GIVEN ENTRIES: Begin

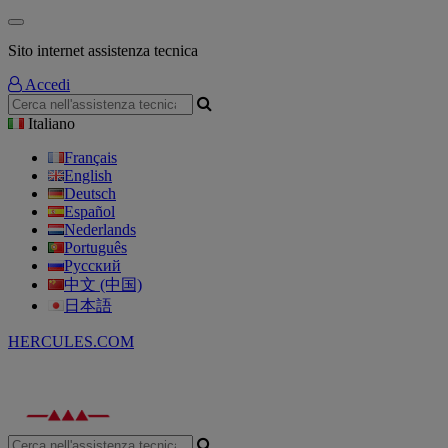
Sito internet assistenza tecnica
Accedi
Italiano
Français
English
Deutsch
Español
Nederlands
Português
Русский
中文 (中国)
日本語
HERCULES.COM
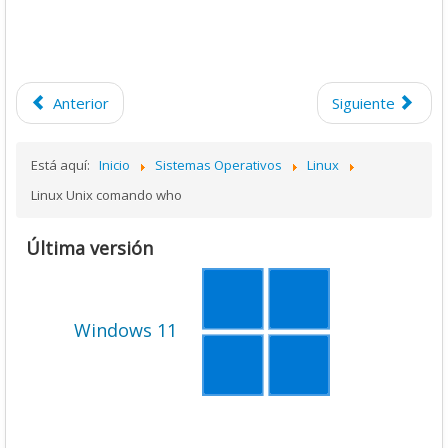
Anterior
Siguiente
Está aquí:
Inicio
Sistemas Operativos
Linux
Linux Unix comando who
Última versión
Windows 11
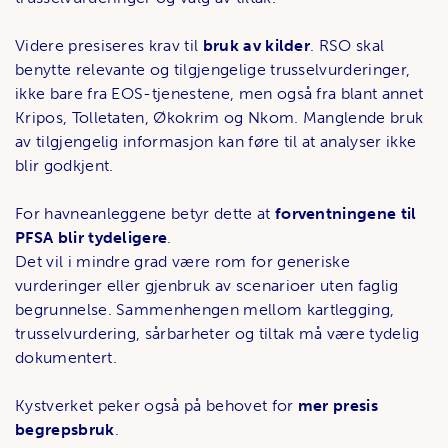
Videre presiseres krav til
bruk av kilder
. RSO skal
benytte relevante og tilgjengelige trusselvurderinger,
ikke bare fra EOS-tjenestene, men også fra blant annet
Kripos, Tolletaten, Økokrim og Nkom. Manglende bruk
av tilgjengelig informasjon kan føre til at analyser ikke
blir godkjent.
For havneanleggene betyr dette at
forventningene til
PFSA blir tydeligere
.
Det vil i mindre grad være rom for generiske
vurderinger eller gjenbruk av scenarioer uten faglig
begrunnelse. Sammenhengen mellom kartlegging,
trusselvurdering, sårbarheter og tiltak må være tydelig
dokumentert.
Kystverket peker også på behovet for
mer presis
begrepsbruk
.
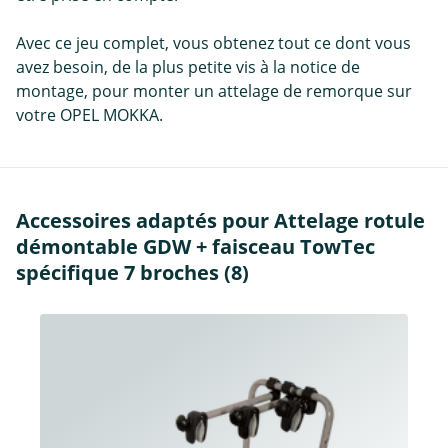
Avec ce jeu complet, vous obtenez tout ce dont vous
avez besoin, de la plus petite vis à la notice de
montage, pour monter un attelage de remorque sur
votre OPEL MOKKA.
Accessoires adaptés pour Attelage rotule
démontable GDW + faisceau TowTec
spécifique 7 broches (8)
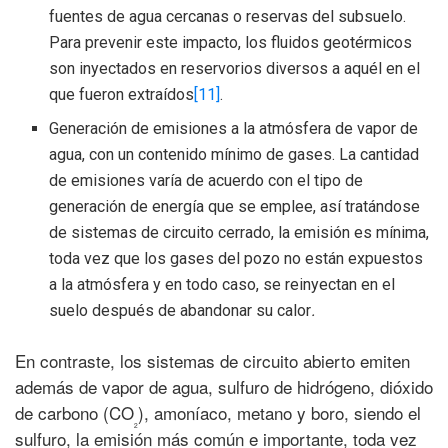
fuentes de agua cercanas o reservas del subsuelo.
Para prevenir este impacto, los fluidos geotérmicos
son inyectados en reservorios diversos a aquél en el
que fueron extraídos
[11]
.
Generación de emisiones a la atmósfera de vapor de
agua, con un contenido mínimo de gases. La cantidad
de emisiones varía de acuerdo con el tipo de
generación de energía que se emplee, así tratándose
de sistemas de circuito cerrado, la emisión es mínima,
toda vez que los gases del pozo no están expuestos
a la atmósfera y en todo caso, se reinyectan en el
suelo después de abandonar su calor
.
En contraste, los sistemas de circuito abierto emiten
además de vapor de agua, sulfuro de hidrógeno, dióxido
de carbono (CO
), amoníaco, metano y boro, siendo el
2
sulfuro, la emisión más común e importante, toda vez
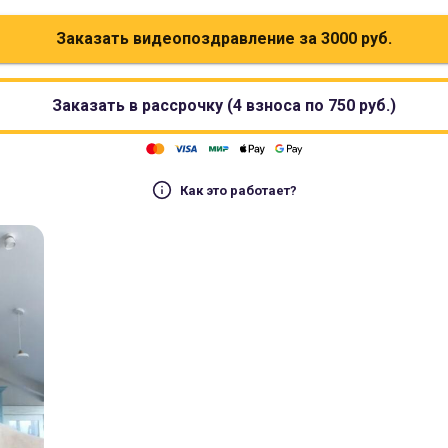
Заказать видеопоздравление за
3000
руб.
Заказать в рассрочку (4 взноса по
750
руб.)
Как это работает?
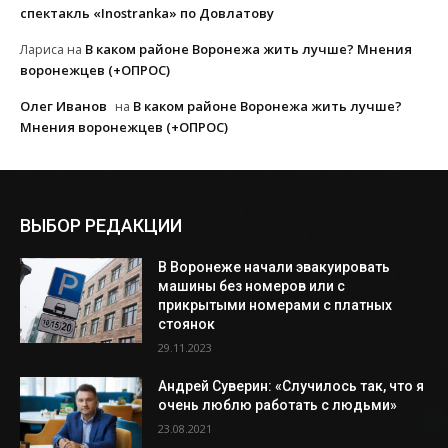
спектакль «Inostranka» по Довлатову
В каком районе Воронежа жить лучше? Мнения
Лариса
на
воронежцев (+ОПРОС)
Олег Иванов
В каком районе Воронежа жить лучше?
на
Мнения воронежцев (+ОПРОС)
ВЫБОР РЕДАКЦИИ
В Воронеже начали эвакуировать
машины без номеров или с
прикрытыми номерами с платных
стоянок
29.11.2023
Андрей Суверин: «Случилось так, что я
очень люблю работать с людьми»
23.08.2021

GIVEN ENTRIES: End

Return only the number of lines in the data above that hold the word "лучше".

2